When asked by the
Mason’s to write about a symbol and it’s meaning, I chose one of the most enigmatic
in cinematic history. The film 2001: A Space Odyssey begins with a
group of australopithecines in an African desert struggling to survive in finding
food and battling with rival clans of their species. Seemingly
from out of nowhere a rectangular black monolith appears. The australopithecines are confused by what
they see. Regardless of what they did
see, after encountering the monolith they gained the capacity to use tools. This made them better hunters and better able
to fight off rivals. This first part of
the film is called The Dawn of Man as the australopithecines were the first
primates to walk upright and are thought to be a link between chimpanzees and
humans.
The film then
leaves the earth as a US spaceship is flying towards the moon to investigate a
strange sighting there at the US moon colony.
A cover story about an epidemic in the colony was created to keep the
Soviets away. When the people on the
spaceship arrive at the strange sight we see that it is the same monolith that
the australopithecines saw. They
discover that the monolith is sending radio signals to Jupiter. In this segment, human’s use of tools has
advanced greatly but groups of humans (represented by the US and the Soviets)
are still in conflict with each other.
After encountering
the monolith on the moon, the US sends a top secret mission to Jupiter to
investigate what it is sending radio signals to. The spaceship is controlled by the ultimate human
tool, the supercomputer HAL. As the ship
nears Jupiter, HAL malfunctions and kills all but one of the astronauts on
board and lets the air out of the ship.
The lone survivor on the ship, played by Kier Dullea, has no choice but
to investigate the monolith alone after disconnecting HAL.
As Dullea
approaches another monolith in orbit around Jupiter he has a psychedelic
experience while being transported to a strange room where he ages
rapidly. As he approaches the end of his
life he encounters the monolith and is then transformed into the star child
floating above the Earth. The ending is
ambiguous and has had people debating it ever since. When asked about the ending, the director
Stanley Kubrick said “If you understood the ending, I failed.”
At every moment in
the film where the monolith appears, the next step in human evolution is
complete. This seemingly inanimate
object has the power to direct evolution.

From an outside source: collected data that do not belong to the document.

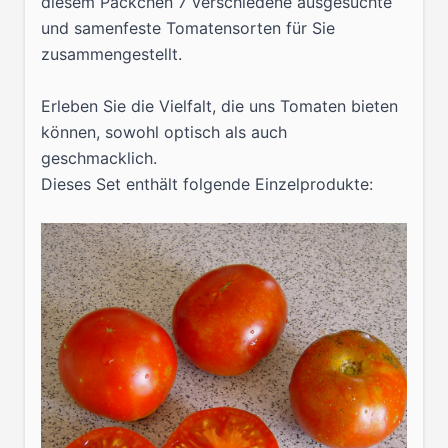
diesem Päckchen 7 verschiedene ausgesuchte
und samenfeste Tomatensorten für Sie
zusammengestellt.
Erleben Sie die Vielfalt, die uns Tomaten bieten
können, sowohl optisch als auch
geschmacklich.
Dieses Set enthält folgende Einzelprodukte:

The film 2010: The Year We Made
Contact (without Kubrick as the director) addresses some of the ambiguities
about what happened to Dullea’s character and why the computer HAL turned
homicidal. This time a joint US-Soviet
mission returns to Jupiter and encounters HAL, Dullea and the monolith. Exactly what the monolith is is not addressed
to leave something to the imagination, and a possible sequel. It could represent a supreme being, it could
simply be a tool of a more advanced alien society to achieve some positive aim,
or it could mean nothing at all. This
ambiguity is what makes the monolith so fascinating.